Scientists have observed same-sex sexual behaviors in over 1,500 animals species. However, many have assumed this behavior is costly because it does not lead to offspring. According to an article University researchers contributed to, that might not be true.
According to the perspective piece, same-sex behaviors in animals have not been impacted by natural selection because these behaviors are less costly than originally assumed. Researchers from UT-Austin, Yale University, UC Berkeley and Syracuse University proposed the alternative hypothesis about same sex behaviors in animals in the journal Nature Ecology & Evolution on Nov. 18.
When animals first evolved, they lacked the physical features that differentiate animals based on sex, said Max Lambert, co-author and postdoctoral fellow in UC Berkeley’s Department of Environmental Science, Policy and Management.
“It’s very hard to directly target the other sex,” Lambert said. “We have to evolve things like different body shapes, different body colors — chemical cues that let you recognize whether something’s your sex or a different sex.”

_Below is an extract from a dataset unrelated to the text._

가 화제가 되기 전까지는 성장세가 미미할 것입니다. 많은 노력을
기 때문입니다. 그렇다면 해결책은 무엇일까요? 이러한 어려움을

Lambert said early animals would display indiscriminate sexual behaviors because they had not evolved the visual and chemical cues necessary to identify members of the different sex.

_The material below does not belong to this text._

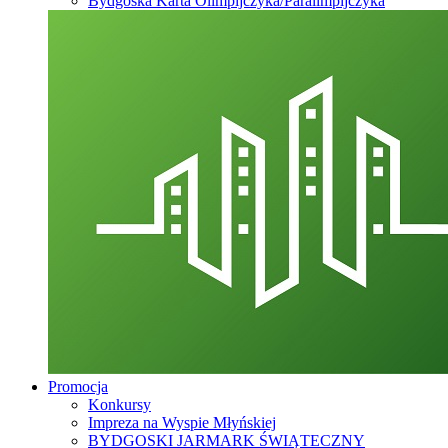
Bydgoska Karta Olimpijczyka/Paralimpijczyka
Promocja
Konkursy
Impreza na Wyspie Młyńskiej
BYDGOSKI JARMARK ŚWIĄTECZNY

Lambert said animals only need to engage in different sex behavior at some point in order to produce offspring, and animals tend to display same-sex and different-sex behaviors over the course of their lives.

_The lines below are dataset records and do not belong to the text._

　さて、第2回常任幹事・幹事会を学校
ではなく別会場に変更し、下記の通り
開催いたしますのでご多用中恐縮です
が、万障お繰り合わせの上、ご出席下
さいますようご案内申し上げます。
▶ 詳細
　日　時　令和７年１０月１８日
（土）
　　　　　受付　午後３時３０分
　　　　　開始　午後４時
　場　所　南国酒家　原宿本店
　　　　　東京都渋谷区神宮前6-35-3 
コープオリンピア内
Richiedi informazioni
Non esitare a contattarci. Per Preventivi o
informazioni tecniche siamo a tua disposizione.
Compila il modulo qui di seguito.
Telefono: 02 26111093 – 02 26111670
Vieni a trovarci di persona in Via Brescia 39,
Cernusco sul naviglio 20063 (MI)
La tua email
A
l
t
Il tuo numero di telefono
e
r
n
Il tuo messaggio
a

Erin Giglio, co-author and ecology, evolution and behavior graduate student at UT, said animals have continued to engage in same sex behaviors because it does not harm their reproductive success and may be a normal part of animal sexuality.
Moving forward, Giglio said hypotheses such as this can influence people’s assumptions on how humans and animals work.
“We often project our ideas about people on the animals,” Giglio said. “But when we pause to try and understand what animals are doing on their own level, we can often learn a lot about different ways and different reasons to be.”
Julia Monk, co-author and forestry and environmental studies graduate student at Yale University, said it could be beneficial for young people to be exposed to this new hypothesis in their fundamental biology classes.
In early science classes, Monk said instructors make complex ideas easy to understand but can oversimplify them too much.
“Hopefully, being exposed to our hypothesis will at least make some students feel like more of their life experience fits within the paradigm of biology,” Monk said.